Plates and the reminder of the past
Despite being born in 2001 Oscar Piastri knows very well what happened in Suzuka at the start of the 1990 Japanese Grand Prix, the penultimate of the season which expressed the definitive verdict on the championship fight between Alain Prost – reigning world champion with McLaren in 1989 who moved to Ferrari in 1990 – and Ayrton Senna, who remained to defend the colors of the Woking team.

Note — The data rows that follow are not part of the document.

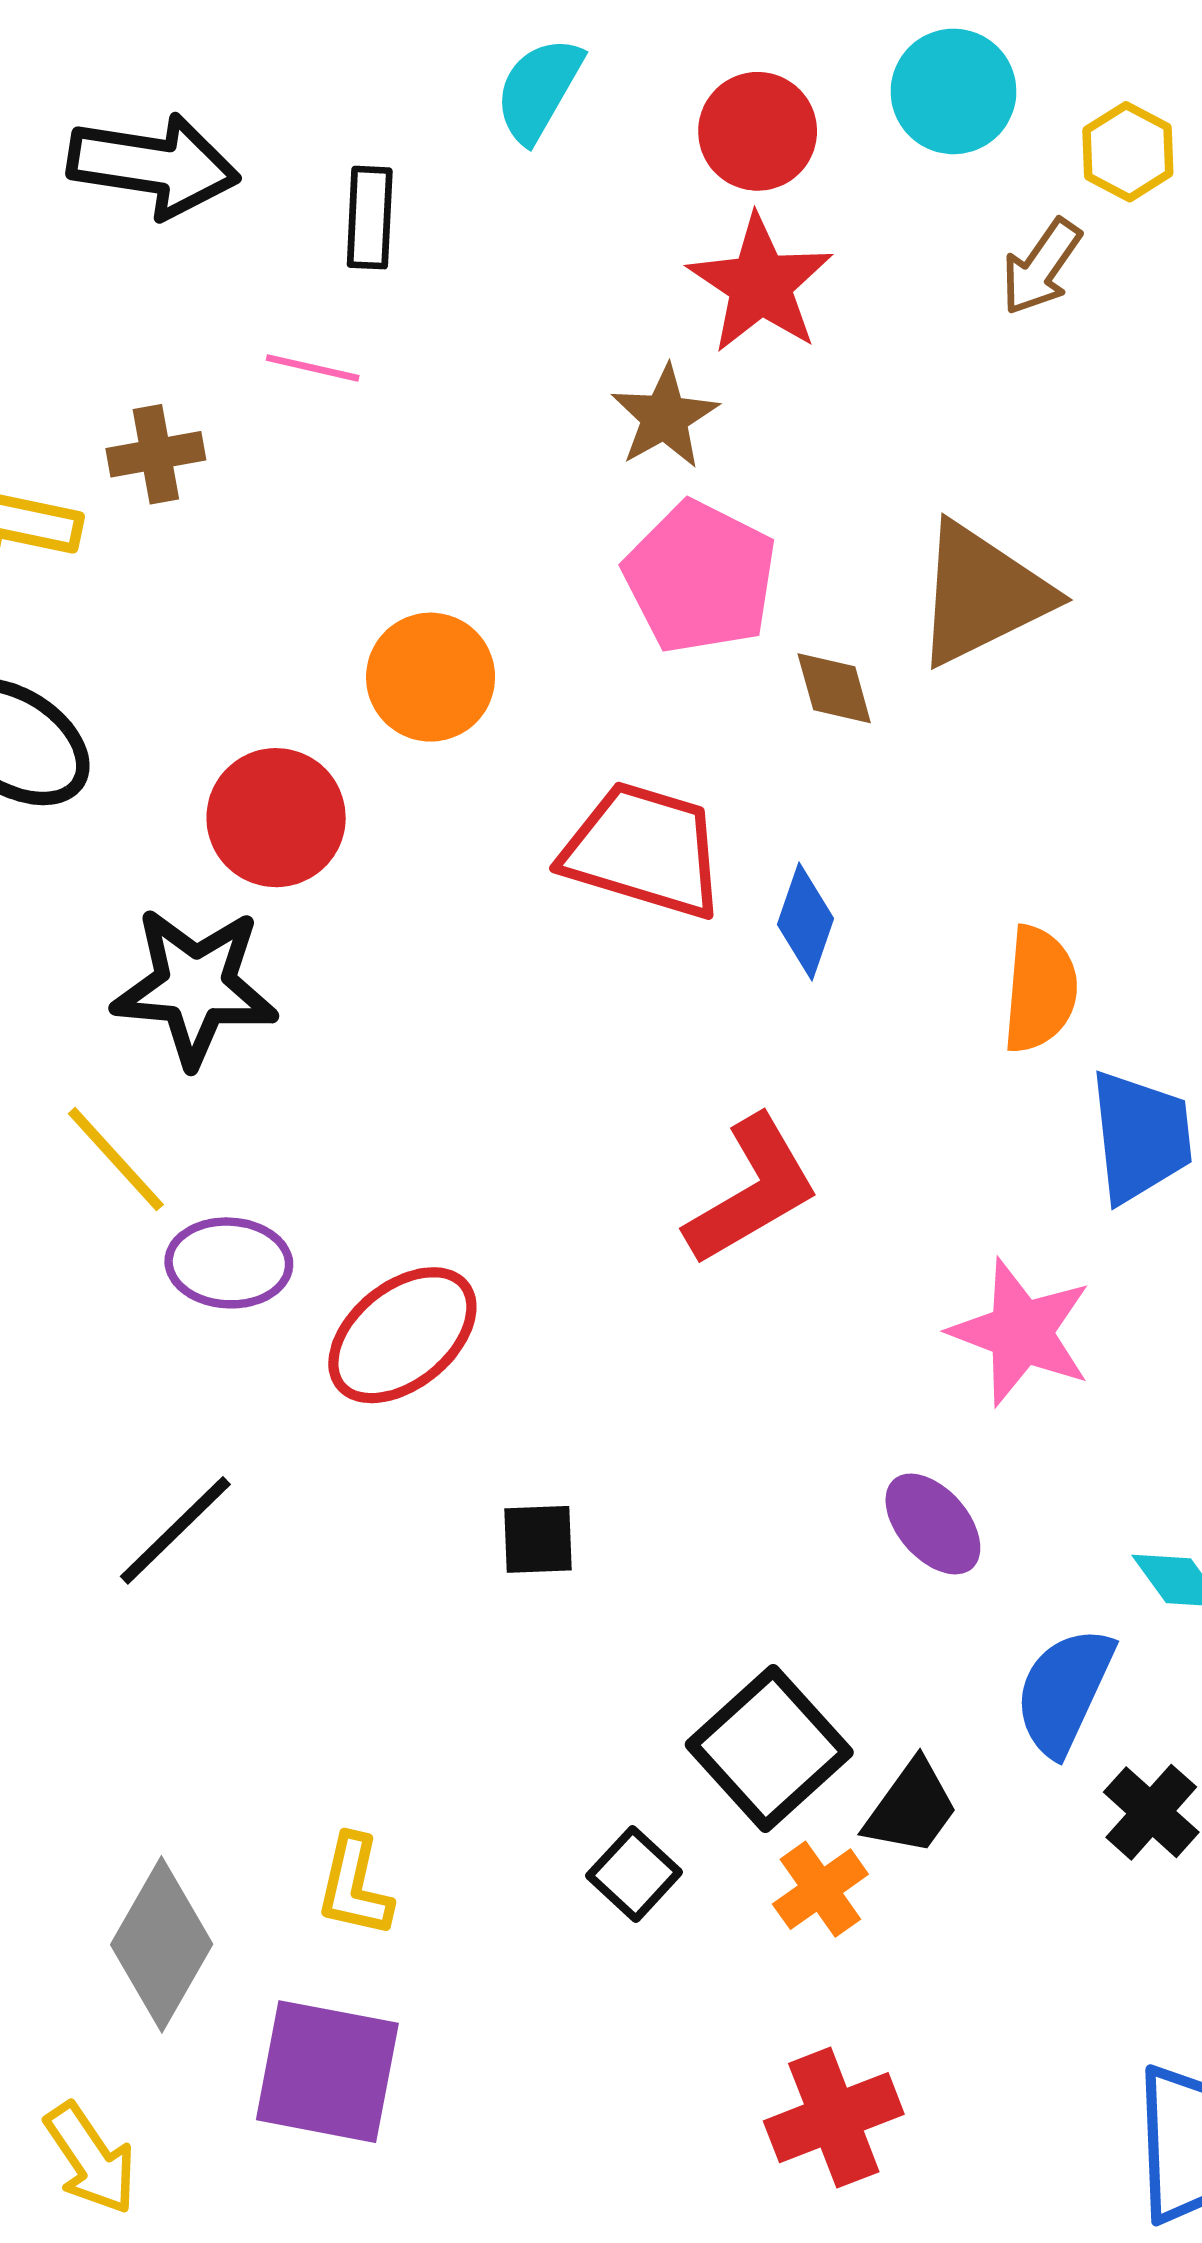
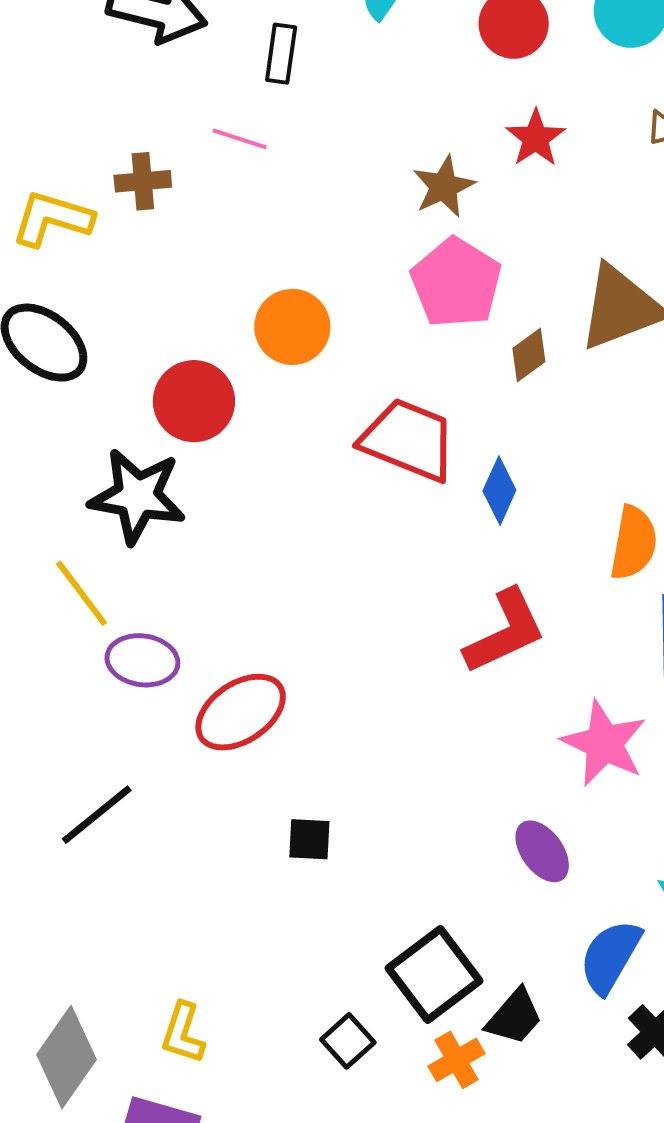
red star: (760, 284) -> (536, 138), moved, size x0.7
brown diamond: (834, 688) -> (529, 355), turned 64
red L-shape: (752, 1191) -> (505, 632), moved

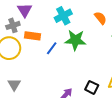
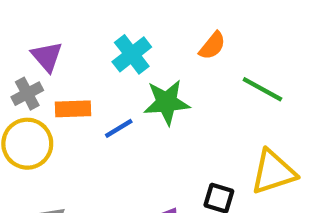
orange semicircle: (100, 18) -> (212, 46), turned 88
blue line: (52, 48) -> (119, 128), turned 32

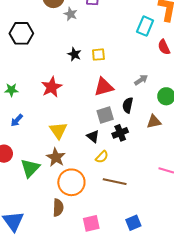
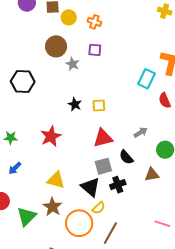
black semicircle: (128, 105) -> (126, 157), turned -56
yellow triangle: (58, 130) -> (56, 180), turned -42
black triangle: (93, 136) -> (90, 187), size x1.5
orange circle: (71, 182) -> (79, 223), moved
brown line: (115, 182) -> (110, 233), turned -75

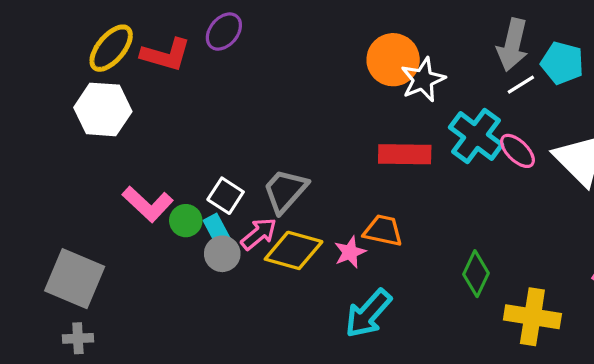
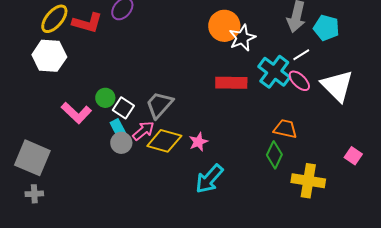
white line: (521, 85) -> (301, 55), moved
green circle: (186, 221) -> (105, 98), moved
orange trapezoid: (383, 231) -> (285, 129), moved

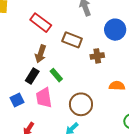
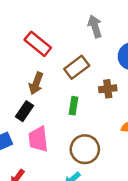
brown rectangle: (72, 40) -> (77, 67), turned -60
green rectangle: (56, 75) -> (74, 106), moved, turned 48

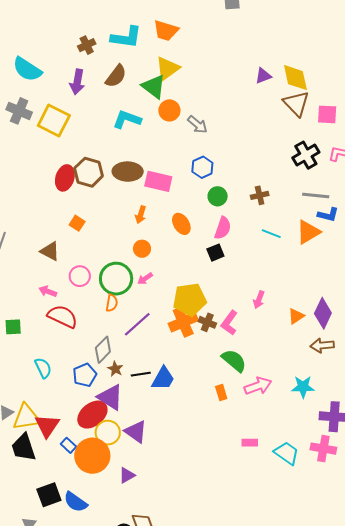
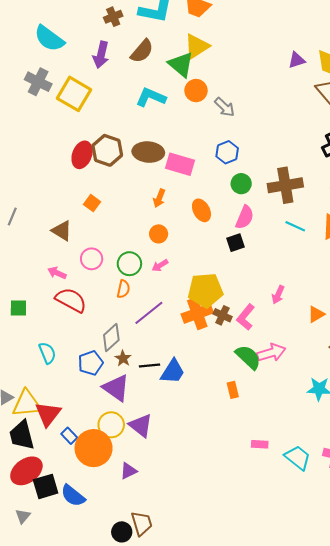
brown cross: (260, 195) -> (285, 185), size x1.8
green circle: (116, 279) -> (129, 264), size x0.7
pink arrow: (258, 386) -> (271, 353), moved
red ellipse: (92, 415) -> (26, 471), moved

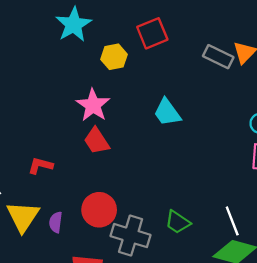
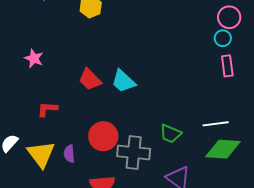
pink star: (93, 105) -> (34, 58), moved, size x0.7
cyan trapezoid: (167, 112) -> (123, 81), moved
white line: (232, 221) -> (216, 124), turned -65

In 1989 the World Championship was decided in Prost’s favor following a contact (and everything that resulted from it) between the Professor and Magic at the Triangle chicane. Twelve months later in Turn-1 Senna served his revenge ramming the Frenchman at the starta collision that led to the retirement of both, thus handing the world title to the Brazilian, the second world title of his career after the one in 1988. Prost, in fact, would never have been able to catch up with Senna even by winning in Adelaide in Australia with the driver’s retirement McLaren (a retirement that later occurred, with Prost third behind Nelson Piquet and Nigel Mansell).
In the press conference, Piastri explained that at a certain point after the traffic lights went out at the Japanese Grand Prix he realized he was in the same position Senna found himself in in 1990while Max Verstappen in this case played the role of Alain Prost.
“Looking back on it now I was in the perfect position to emulate Senna and Prostliterally perfect, it’s true, but I preferred to avoid it – the words of Piastri – I immediately realized that I had an excellent start, but I exaggerated a little too much on the accelerator pedal in the second part of the progression and at that point I realized that I wasn’t close enough to Max. Plus I saw that Lando Norris was arriving at full speed from the outside and at that point I preferred to accept climbing to third position, because it was the safest choice in that situation”.